Inhibitory effects of interferons on pancreatic stellate cell activation

Figure 1 Effects of interferons on PSC proliferation. PSCs growing in primary culture were harvested, replated at equal seeding densities in 96-well plates and treated with IFN-α, IFN-β and IFN-γ at the indicated concentrations for 48 h, the time when the fastest-growing cultures were almost confluent. Cell proliferation was assessed with the BrdU DNA-incorporation assay. One hundred percent cell proliferation corresponds to untreated PSCs. Data are presented as mean ± SE (n = 6 separate cell preparations from one rat). ^aP < 0.05 vs control cultures. The results shown are representative of three experiments using cells from different rats.

Figure 2 Effects of IFN and simvastatin on PSC survival. PSCs growing in 12-well plates were cultured with IFN-α (10⁶ U/L), IFN-β (10⁶ U/L), IFN-γ (100 μg/L) and simvastatin (Sim; 5 μmol/L) as indicated. To determine the percentage of cell death by flow cytometry analysis, cells with DNA content lower than the G₁ peak (sub-G₁) were considered apoptotic. Data are indicated as mean ± SE (n = 6 separate cell preparations from one rat). ^aP < 0.05 vs control cultures. Three experiments using cells from different rats yielded qualitatively identical results.

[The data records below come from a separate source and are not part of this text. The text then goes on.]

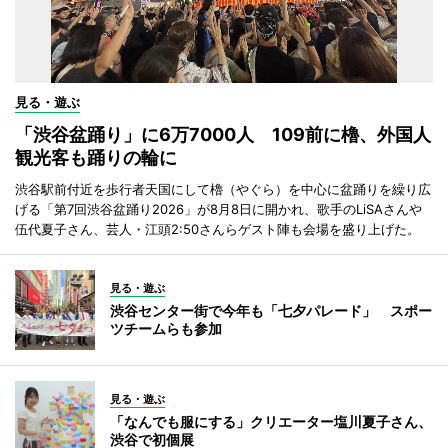
見る・遊ぶ
「渋谷盆踊り」に6万7000人 109前に櫓、外国人
観光客も踊りの輪に
渋谷駅前付近を歩行者天国にして櫓（やぐら）を中心に盆踊りを繰り広
げる「第7回渋谷盆踊り2026」が8月8日に開かれ、歌手のLiSAさんや
伍代夏子さん、芸人・江頭2:50さんらゲスト陣も会場を盛り上げた。
見る・遊ぶ
渋谷センター街で今年も「七夕パレード」 スポー
ツチームらも参加
見る・遊ぶ
「なんでも服にする」クリエーター塩川夏子さん、
渋谷で初個展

Figure 3 IFN-γ inhibits expression of α-SMA in PSCs. Freshly isolated PSCs growing in 6-well plates were treated with IFN for 9 d as indicated. Cell lysates were normalized for protein concentration and resolved by SDS-PAGE. A: Expression of α SMA assayed by immunoblotting; B: Blot stripped and reprobed with an anti-ERK 1/2 protein-specific antibody to control loading. Results are representative of three independent experiments.

Figure 4 Effects of IFNs on [³H]-proline incorporation in PSCs. PSCs growing in 12-well plates (one passage) were exposed for 48 h to IFNs as indicated. Collagen synthesis was analyzed through the quantification of [³H]-proline incorporation into acetic acid-soluble proteins, and raw data were normalized for differences in cell growth rates as described under “Materials and methods”. One hundred percent [³H]-proline incorporation corresponds to untreated PSCs. Data are presented as mean ± SE (n = 6 separate cell preparations from one rat). ^aP < 0.05 vs control cultures. The results shown are representative of three experiments using cells from different rats.

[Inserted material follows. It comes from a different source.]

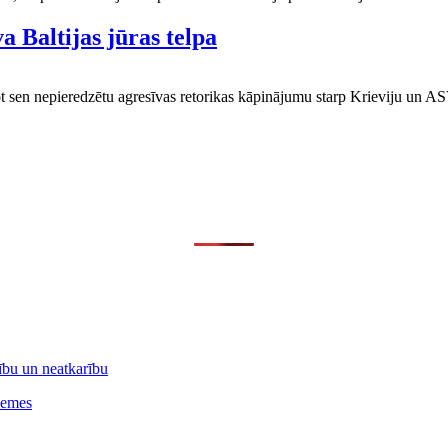
 Baltijas jūras telpa
jot sen nepieredzētu agresīvas retorikas kāpinājumu starp Krieviju un ASV
vību un neatkarību
hemes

Figure 5 Tyrosine phosphorylation of STAT1 and STAT3 in PSCs induced by IFN. PSCs growing in 6-well plates (one passage) were treated with IFN-α (10⁶ U/L), IFN-β (10⁶ U/L) and IFN-γ (100 μg/L) as indicated. Cell lysates were normalized for protein concentration and resolved by SDS-PAGE. A: Tyrosine phosphorylation of STAT1 assayed by immunoblotting using an antibody specific for the tyrosine-phosphorylated protein (upper panel). To control loading, the blot was stripped and reprobed with an anti-STAT1 protein-specific antibody (lower panel); B: Immunoblot analysis performed using an antibody specific for tyrosine-phosphorylated STAT3 (upper panel) and the blot stripped and reprobed with an anti-STAT3 protein-specific antibody (lower panel). Results are representative of three independent experiments.

Figure 6 Effects of STAT1 siRNA on PSC growth. A: Expression of STAT1 in PSCs 5 d after STAT1 siRNA application determined by immunoblot analysis as well as ERK 1 and 2 expression analyzed using an anti-ERK 1/2 protein-specific antibody; B: PSCs treated with STAT1 siRNA and IFN-γ as indicated and control cultures were exposed to a non-silencing control oligonucleotide at the same concentration. PSC proliferation was analyzed through the determination of BrdU incorporation into newly synthesized DNA as described in the section “Materials and methods”. One hundred percent cell proliferation corresponds to PSCs treated with control oligonucleotide (left two columns) or STAT 1 siRNA (right two columns) in the absence of IFN-γ Data are presented as mean ± SE (n = 7 separate cell preparations from one rat). ^aP<0.05 vs IFN-γ-treated control cultures. The results shown are representative of three experiments using cells from different rats.